# lawnmower problem



## david-david (Feb 24, 2013)

Hi guys, I'm guessing there's a few gardeners on here who nay know about this sort of thing. 

Yamaha YLM self propelled mower has started leaving clumps of cut grass on the lawn. It's cutting but isn't chucking it into the grass box.

Any ideas?


----------



## erneboy (Feb 8, 2007)

Not familiar with your model, so my comments are generic but will apply to any rotary mower with collection.

Dirty chute or underside of deck causing the grass to stick and ball up, blade damaged or worn where it generates the breeze to chuck the grass, revs too low, wet grass.

Assuming the last three are OK clean the underside and the chute where the grass should exit.

Edit: Presumably it has a kind of door arrangement which is open when the bag's attached and closed when it's not. Is the door opening?


----------



## dalspa (Jul 1, 2008)

I'm with Alan on this one. I always turn my mower on its side (watch out for petrol spillage) at the end of each season and scrape the underside clean of all caked on crud. The cuttings then have a clear route to the bag.

DavidL


----------



## david-david (Feb 24, 2013)

Thanks guys. I'll try cleaning the underside and chute. 

Erneboy - its a hard plastic box on the back and the opening is just a square hole. There doesn't seem to be a trap door or anything else that opens or closes.

What actually happens when its cutting the grass? Is it the little fins at the end of the cutting blade that chuck the grass into the box or is it like a vacuum cleaner where the motor creates suction or something??

Never thought about how a lawnmower works before and its left me puzzled!


----------



## erneboy (Feb 8, 2007)

It's raised edges or curves on the blades that do it so revs play a part too. Only large machines generally for professional use tend to have separate fans.

Take the plug lead off before investigating.

Anything under there which would prevent a good circular breeze being generated would reduce the function. There are sometimes guides around the edges of the deck on the underside too, check if there are any and that they're not damaged or holed.

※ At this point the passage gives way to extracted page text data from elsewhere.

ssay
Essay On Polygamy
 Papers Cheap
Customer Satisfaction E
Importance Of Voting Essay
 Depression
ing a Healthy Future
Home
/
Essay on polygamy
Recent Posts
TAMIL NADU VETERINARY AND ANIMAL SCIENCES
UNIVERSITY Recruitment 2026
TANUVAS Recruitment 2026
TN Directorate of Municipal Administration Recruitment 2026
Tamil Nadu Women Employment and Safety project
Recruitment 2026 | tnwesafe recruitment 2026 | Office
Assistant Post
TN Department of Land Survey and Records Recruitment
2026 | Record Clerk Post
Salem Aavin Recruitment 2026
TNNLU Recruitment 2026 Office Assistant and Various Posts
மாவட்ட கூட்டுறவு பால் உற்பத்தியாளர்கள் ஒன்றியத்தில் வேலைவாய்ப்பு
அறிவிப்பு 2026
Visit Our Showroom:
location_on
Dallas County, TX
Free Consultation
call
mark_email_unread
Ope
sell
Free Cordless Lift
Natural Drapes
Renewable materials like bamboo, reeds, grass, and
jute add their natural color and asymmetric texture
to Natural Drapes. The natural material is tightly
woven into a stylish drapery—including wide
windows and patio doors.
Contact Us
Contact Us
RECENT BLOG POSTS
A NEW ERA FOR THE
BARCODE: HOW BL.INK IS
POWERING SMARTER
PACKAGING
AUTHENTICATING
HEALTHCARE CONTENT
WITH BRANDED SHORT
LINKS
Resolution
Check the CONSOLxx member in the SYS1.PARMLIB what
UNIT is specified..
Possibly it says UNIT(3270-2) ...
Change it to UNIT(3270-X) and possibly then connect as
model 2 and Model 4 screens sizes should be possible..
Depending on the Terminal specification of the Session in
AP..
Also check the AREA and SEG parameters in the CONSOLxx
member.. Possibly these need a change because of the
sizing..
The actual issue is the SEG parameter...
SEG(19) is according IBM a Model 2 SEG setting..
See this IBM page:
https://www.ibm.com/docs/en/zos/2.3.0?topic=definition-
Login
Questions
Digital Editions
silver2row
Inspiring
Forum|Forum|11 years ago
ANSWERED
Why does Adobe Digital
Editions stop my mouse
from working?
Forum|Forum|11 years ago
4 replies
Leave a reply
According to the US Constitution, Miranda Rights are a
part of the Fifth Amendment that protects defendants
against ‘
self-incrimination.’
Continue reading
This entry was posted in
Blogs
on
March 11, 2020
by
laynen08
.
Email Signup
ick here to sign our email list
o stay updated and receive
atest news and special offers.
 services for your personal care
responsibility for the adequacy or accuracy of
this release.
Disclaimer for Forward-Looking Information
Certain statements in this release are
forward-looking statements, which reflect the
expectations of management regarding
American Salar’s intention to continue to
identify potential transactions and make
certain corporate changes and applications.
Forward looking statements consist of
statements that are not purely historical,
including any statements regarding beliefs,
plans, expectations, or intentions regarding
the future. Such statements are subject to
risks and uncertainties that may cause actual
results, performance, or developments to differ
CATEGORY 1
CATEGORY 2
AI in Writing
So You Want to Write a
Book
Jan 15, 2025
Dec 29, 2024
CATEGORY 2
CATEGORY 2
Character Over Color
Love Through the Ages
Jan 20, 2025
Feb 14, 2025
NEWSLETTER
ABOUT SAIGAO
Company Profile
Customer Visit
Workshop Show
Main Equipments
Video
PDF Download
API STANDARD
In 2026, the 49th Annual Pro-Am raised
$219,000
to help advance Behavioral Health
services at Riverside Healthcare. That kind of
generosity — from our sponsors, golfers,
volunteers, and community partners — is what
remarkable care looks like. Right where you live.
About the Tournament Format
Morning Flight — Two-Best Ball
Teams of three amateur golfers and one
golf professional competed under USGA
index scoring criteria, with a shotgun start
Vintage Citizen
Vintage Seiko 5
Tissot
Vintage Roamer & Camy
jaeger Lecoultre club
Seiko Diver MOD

Pretty much anything which would prevent the generation of the breeze or cause the airborne grass to snag can have a detrimental effect.

Assuming no damage a good scrape clean will probably fix it. Give the way in to the box a clean too otherwise it may tend to become clogged at the entrance and not fill well.

Odd there's no door, or perhaps the machine will only run with the grass box in place?


----------



## dghr272 (Jun 14, 2012)

Mine is similar to yours, its rotating blades doesn't have fins, the rotating blades act like a fan and create the air pressure that directs the grass through the square exit into a plastic collection box. If I don't keep the small vents in the box clear I get the issues that you are having, I use a stiff deck brush to keep the vents clear.

Terry


----------



## david-david (Feb 24, 2013)

Thanks guys, I'll do everything mentioned and report back. 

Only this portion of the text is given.